Но, главное, со своим членским билетом бескорыстного Союза художник честно мог нигде не работать и при том не быть тунеядцем. Слово «тунеядец» тоже нелегко объяснить. Но, вобщем-то, понятно. Как шутили тогда — "едок тунца". Тунец, кстати, тоже добыть по магазинам составляло немалого труда. Так что особенно не разъешься. Вот и выходит тебе — едок, ебаный.

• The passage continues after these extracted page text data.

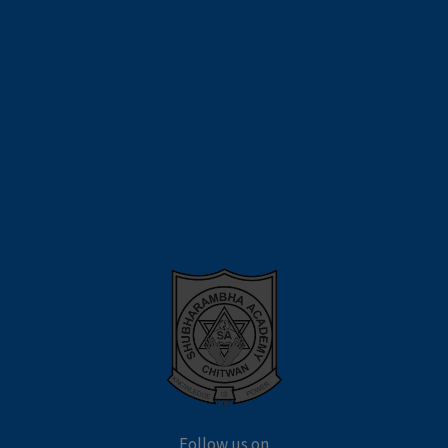
Follow us on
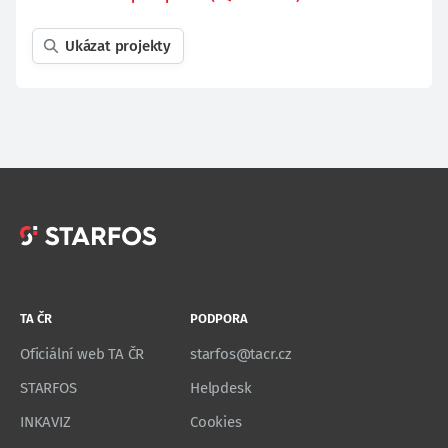
Ukázat projekty
TA ČR
PODPORA
Oficiální web TA ČR
starfos@tacr.cz
STARFOS
Helpdesk
INKAVIZ
Cookies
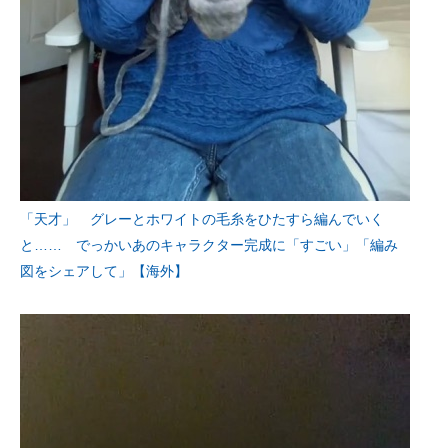
「天才」 グレーとホワイトの毛糸をひたすら編んでいく
と…… でっかいあのキャラクター完成に「すごい」「編み
図をシェアして」【海外】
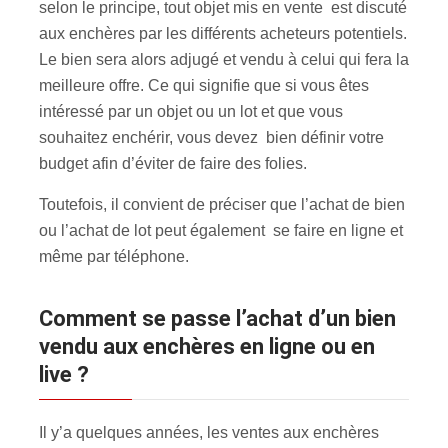
selon le principe, tout objet mis en vente est discuté
aux enchères par les différents acheteurs potentiels.
Le bien sera alors adjugé et vendu à celui qui fera la
meilleure offre. Ce qui signifie que si vous êtes
intéressé par un objet ou un lot et que vous
souhaitez enchérir, vous devez bien définir votre
budget afin d’éviter de faire des folies.
Toutefois, il convient de préciser que l’achat de bien
ou l’achat de lot peut également se faire en ligne et
même par téléphone.
Comment se passe l’achat d’un bien
vendu aux enchères en ligne ou en
live ?
Il y’a quelques années, les ventes aux enchères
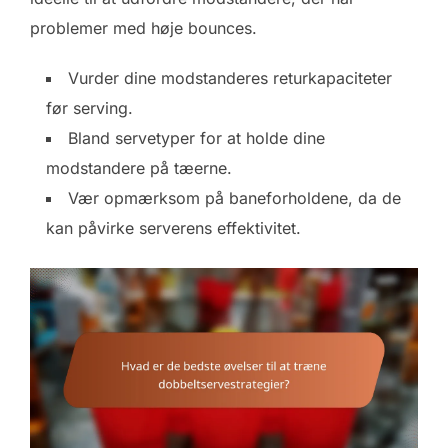
problemer med høje bounces.
Vurder dine modstanderes returkapaciteter
før serving.
Bland servetyper for at holde dine
modstandere på tæerne.
Vær opmærksom på baneforholdene, da de
kan påvirke serverens effektivitet.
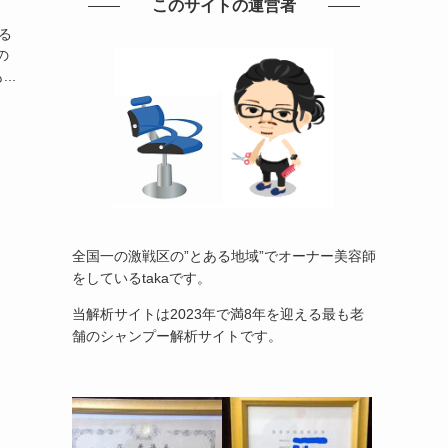
このサイトの運営者
る
の
..
全国一の激戦区の”とある地域”でオーナー美容師
をしているtakaです。
当解析サイトは2023年で満8年を迎える最も老
舗のシャンプー解析サイトです。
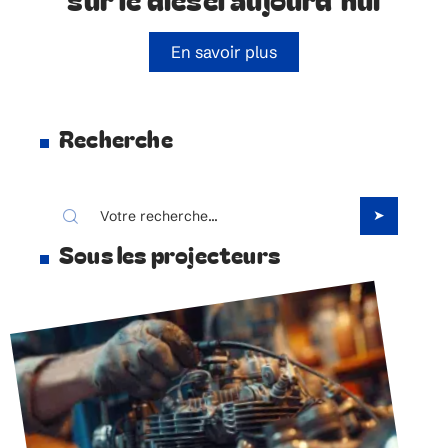
En savoir plus
Recherche
Sous les projecteurs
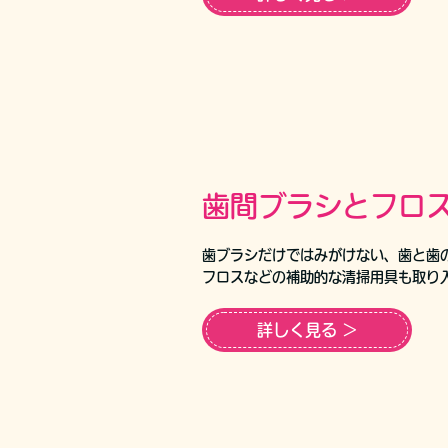
歯間ブラシとフロ
歯ブラシだけではみがけない、歯と歯
フロスなどの補助的な清掃用具も取り
詳しく見る ＞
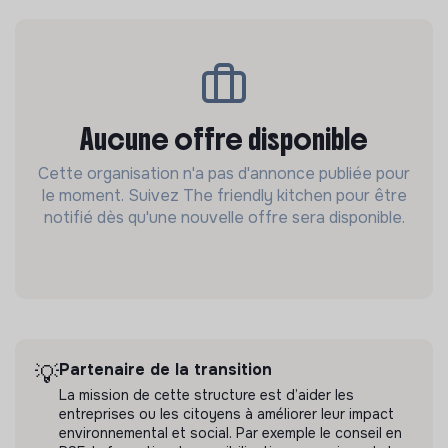
Aucune offre disponible
Cette organisation n'a pas d'annonce publiée pour
le moment. Suivez The friendly kitchen pour être
notifié dès qu'une nouvelle offre sera disponible.
Partenaire de la transition
💡
La mission de cette structure est d’aider les
entreprises ou les citoyens à améliorer leur impact
environnemental et social. Par exemple le conseil en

Художник же, несмотря на открывавшиеся широкие возможности этого самого безнаказанного тунеядствования, работал. Работал очень много. И зарабатывал. Хотя мог, понятно, совершенно откровенно бить баклуши и посмеиваться, глядя на прочих, губящих свою единственую драгоценную жизнь по всякого рода производствам и учреждениям. Вместо того, чтобы занудно ежедневно спешить с утра по разнообразным офисам и кабинетам (пусть даже и высоким, но оттого не менее удручающим), мог он просыпаться заполудни. Протирая глаза, позвякивая маленькой изящной чашечкой кофе в чуть подрагивающих руках, рассматривать глупую рутину заоконной жизни с мельтешащими раздражающими детишками и одетыми во все несменяемое по сезонам черное старухами, спешащими из магазина в магазин при тяжеленных сумках об обеих матерчатых рукавицах. Тоска! Тоска и позор! Мерзости бессмысленной жизни.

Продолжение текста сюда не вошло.